[Stored data entries]
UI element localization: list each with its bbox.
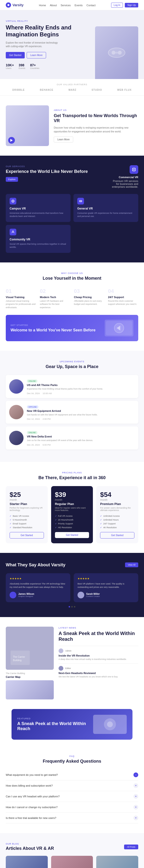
blog-sub-image: [6, 680, 54, 700]
svg-text:Building: Building: [13, 659, 22, 661]
faq-item-4[interactable]: How do I cancel or change my subscriptio…: [6, 802, 138, 813]
testimonials-header: What They Say About Varsity View All: [6, 562, 138, 567]
play-button[interactable]: [8, 137, 15, 144]
hero-section: VIRTUAL REALITY Where Reality Ends and I…: [0, 10, 144, 79]
about-btn[interactable]: Learn More: [54, 136, 73, 143]
svg-rect-4: [116, 52, 118, 54]
services-grid: Campus VR Immersive educational environm…: [6, 194, 138, 253]
partner-4: STUDIO: [92, 89, 102, 91]
nav-item-about[interactable]: About: [50, 3, 57, 7]
stat-users: 10K+ Users: [6, 63, 14, 69]
partners-row: DRIBBLE BEHANCE MARZ STUDIO WEB FLUX: [6, 89, 138, 91]
articles-all-btn[interactable]: All Posts: [124, 844, 138, 849]
dot-1[interactable]: [69, 606, 70, 608]
event-date-3: Dec 20, 2024: [27, 444, 40, 446]
svg-point-21: [107, 721, 113, 727]
pricing-section: PRICING PLANS Be There, Experience it al…: [0, 462, 144, 553]
hero-stats: 10K+ Users 398 Events 87+ Countries: [6, 63, 95, 69]
event-item-3: ONLINE VR New Delta Event Join us for th…: [6, 427, 138, 450]
svg-marker-5: [10, 139, 13, 142]
hero-cta-primary[interactable]: Get Started: [6, 52, 25, 58]
svg-point-11: [81, 201, 81, 202]
event-badge-1: ONLINE: [27, 379, 38, 383]
article-1[interactable]: Jan 12, 2024 · VR Virtual reality suppor…: [6, 856, 48, 868]
about-text: Discover how virtual reality is reshapin…: [54, 126, 138, 134]
features-label: WHY CHOOSE US: [6, 272, 138, 274]
nav-item-services[interactable]: Services: [61, 3, 71, 7]
signup-button[interactable]: Sign Up: [125, 3, 138, 7]
service-card-icon-2: [77, 198, 84, 205]
features-banner-image: [105, 320, 134, 336]
about-content: ABOUT US Get Transported to New Worlds T…: [54, 109, 138, 143]
dot-2[interactable]: [71, 606, 73, 608]
event-image-1: [9, 379, 24, 394]
testimonials-grid: ★★★★★ Absolutely incredible experience! …: [6, 573, 138, 602]
testimonial-author-2: Sarah Miller Content Creator: [77, 592, 135, 598]
faq-icon-5[interactable]: +: [134, 815, 138, 820]
svg-point-0: [7, 4, 9, 6]
services-icon: [129, 165, 138, 174]
nav-item-events[interactable]: Events: [75, 3, 83, 7]
faq-title: Frequently Asked Questions: [6, 759, 138, 764]
events-label: UPCOMING EVENTS: [6, 360, 138, 363]
services-cta-text: Premium VR services for businesses and e…: [110, 180, 138, 188]
pricing-label: PRICING PLANS: [6, 471, 138, 474]
about-section: ABOUT US Get Transported to New Worlds T…: [0, 96, 144, 156]
faq-icon-4[interactable]: +: [134, 805, 138, 810]
pricing-card-3: $54 /month Premium Plan For power users …: [96, 486, 138, 543]
stat-countries: 87+ Countries: [30, 63, 39, 69]
service-card-icon-3: [9, 229, 16, 236]
logo-text: Varsity: [13, 3, 24, 7]
faq-label: FAQ: [6, 755, 138, 757]
pricing-btn-1[interactable]: Get Started: [9, 532, 44, 538]
faq-item-2[interactable]: How does billing and subscription work? …: [6, 780, 138, 791]
nav-logo[interactable]: Varsity: [6, 2, 24, 8]
faq-item-5[interactable]: Is there a free trial available for new …: [6, 813, 138, 824]
pricing-btn-2[interactable]: Get Started: [55, 532, 89, 538]
faq-section: FAQ Frequently Asked Questions What equi…: [0, 745, 144, 833]
service-card-text-1: Immersive educational environments that …: [9, 212, 67, 218]
features-banner-content: GET STARTED Welcome to a World You've Ne…: [10, 324, 101, 332]
service-card-title-2: General VR: [77, 207, 135, 210]
features-section: WHY CHOOSE US Lose Yourself in the Momen…: [0, 262, 144, 351]
testimonials-view-all-btn[interactable]: View All: [125, 562, 138, 567]
blog-section: The Carrier Building The Carrier Buildin…: [0, 617, 144, 709]
nav-item-contact[interactable]: Contact: [87, 3, 96, 7]
services-cta: Commercial VR Premium VR services for bu…: [110, 165, 138, 188]
svg-point-8: [13, 201, 14, 202]
event-badge-2: OFFLINE: [27, 405, 39, 408]
event-item-2: OFFLINE New VR Equipment Arrived Get han…: [6, 401, 138, 424]
pricing-grid: $25 /month Starter Plan Perfect for begi…: [6, 486, 138, 543]
faq-item-3[interactable]: Can I use any VR headset with your platf…: [6, 791, 138, 802]
blog-wide-content: FEATURED A Sneak Peek at the World Withi…: [17, 717, 89, 732]
pricing-btn-3[interactable]: Get Started: [100, 532, 135, 538]
event-content-2: OFFLINE New VR Equipment Arrived Get han…: [27, 404, 135, 421]
event-badge-3: ONLINE: [27, 431, 38, 434]
article-image-2: [51, 856, 93, 868]
nav-item-home[interactable]: Home: [39, 3, 46, 7]
dot-3[interactable]: [74, 606, 75, 608]
articles-header: OUR BLOG Articles About VR & AR All Post…: [6, 843, 138, 851]
features-banner-title: Welcome to a World You've Never Seen Bef…: [10, 328, 101, 332]
article-2[interactable]: Jan 18, 2024 · AR Six benefits that the …: [51, 856, 93, 868]
login-button[interactable]: Log In: [111, 3, 123, 8]
articles-section: OUR BLOG Articles About VR & AR All Post…: [0, 833, 144, 868]
svg-text:The Carrier: The Carrier: [13, 656, 25, 658]
svg-point-3: [118, 51, 122, 55]
article-3[interactable]: Jan 25, 2024 · Tech Challenges of doing …: [96, 856, 138, 868]
event-time-2: 2:00 PM: [43, 418, 51, 420]
about-image: [6, 105, 49, 146]
faq-icon-1[interactable]: −: [134, 772, 138, 777]
event-image-3: [9, 431, 24, 445]
nav-links: Home About Services Events Contact: [39, 3, 96, 7]
faq-icon-2[interactable]: +: [134, 783, 138, 788]
hero-cta-secondary[interactable]: Learn More: [27, 52, 46, 58]
feature-2: 02 Modern Tech Latest VR hardware and so…: [40, 288, 70, 309]
hero-content: VIRTUAL REALITY Where Reality Ends and I…: [6, 20, 95, 79]
articles-grid: Jan 12, 2024 · VR Virtual reality suppor…: [6, 856, 138, 868]
svg-point-2: [112, 51, 116, 55]
faq-item-1[interactable]: What equipment do you need to get starte…: [6, 770, 138, 780]
faq-icon-3[interactable]: +: [134, 794, 138, 799]
hero-description: Explore the next frontier of immersive t…: [6, 41, 58, 48]
services-explore-btn[interactable]: Explore: [6, 177, 18, 182]
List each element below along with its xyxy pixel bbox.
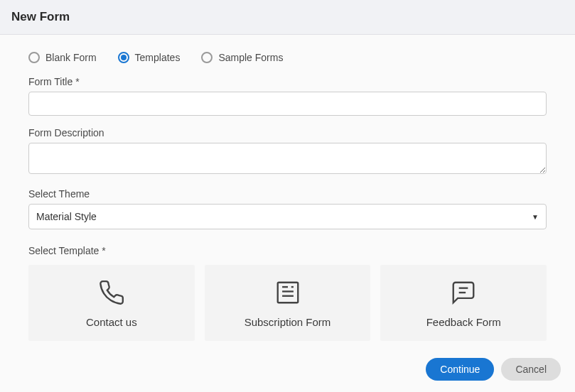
form-type-radio-group: Blank Form Templates Sample Forms — [28, 52, 547, 63]
radio-label: Sample Forms — [218, 52, 283, 63]
message-icon — [450, 279, 477, 306]
select-template-group: Select Template * Contact us Subscriptio… — [28, 245, 547, 341]
radio-icon — [201, 52, 213, 63]
radio-templates[interactable]: Templates — [118, 52, 181, 63]
label-text: Select Template — [28, 245, 102, 256]
form-title-label: Form Title * — [28, 76, 547, 87]
cancel-button[interactable]: Cancel — [501, 358, 561, 381]
select-theme-label: Select Theme — [28, 188, 547, 200]
form-title-group: Form Title * — [28, 76, 547, 116]
required-asterisk: * — [75, 76, 79, 87]
label-text: Form Title — [28, 76, 75, 87]
template-card-subscription[interactable]: Subscription Form — [205, 265, 371, 341]
required-asterisk: * — [102, 245, 105, 256]
select-theme-value: Material Style — [36, 211, 97, 222]
newspaper-icon — [274, 279, 301, 306]
form-description-input[interactable] — [28, 143, 547, 174]
form-title-input[interactable] — [28, 92, 547, 116]
template-grid: Contact us Subscription Form Feedback Fo… — [28, 265, 547, 341]
radio-icon — [118, 52, 129, 63]
dialog-header: New Form — [0, 0, 575, 35]
dialog-title: New Form — [11, 10, 564, 24]
radio-sample-forms[interactable]: Sample Forms — [201, 52, 283, 63]
template-name: Feedback Form — [426, 316, 501, 328]
chevron-down-icon: ▼ — [532, 213, 539, 221]
phone-icon — [98, 279, 125, 306]
continue-button[interactable]: Continue — [426, 358, 494, 381]
radio-label: Blank Form — [45, 52, 97, 63]
template-card-feedback[interactable]: Feedback Form — [380, 265, 547, 341]
select-theme-dropdown[interactable]: Material Style ▼ — [28, 204, 547, 229]
radio-icon — [28, 52, 40, 63]
radio-label: Templates — [135, 52, 181, 63]
svg-rect-0 — [277, 283, 298, 303]
radio-blank-form[interactable]: Blank Form — [28, 52, 97, 63]
form-description-group: Form Description — [28, 127, 547, 177]
select-template-label: Select Template * — [28, 245, 547, 256]
form-description-label: Form Description — [28, 127, 547, 138]
dialog-content: Blank Form Templates Sample Forms Form T… — [0, 35, 575, 349]
template-card-contact[interactable]: Contact us — [28, 265, 195, 341]
template-name: Subscription Form — [244, 316, 331, 328]
dialog-footer: Continue Cancel — [0, 349, 575, 388]
template-name: Contact us — [86, 316, 137, 328]
select-theme-group: Select Theme Material Style ▼ — [28, 188, 547, 229]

▸ WHAT THE EXERCISE ASKS:
Filter the entries above and copy only the lines that hold "theme".

▸ ANSWER TO THIS EXERCISE:
select-theme-label: Select Theme — [28, 188, 547, 200]
select-theme-value: Material Style — [36, 211, 97, 222]
select-theme-dropdown[interactable]: Material Style ▼ — [28, 204, 547, 229]
select-theme-group: Select Theme Material Style ▼ — [28, 188, 547, 229]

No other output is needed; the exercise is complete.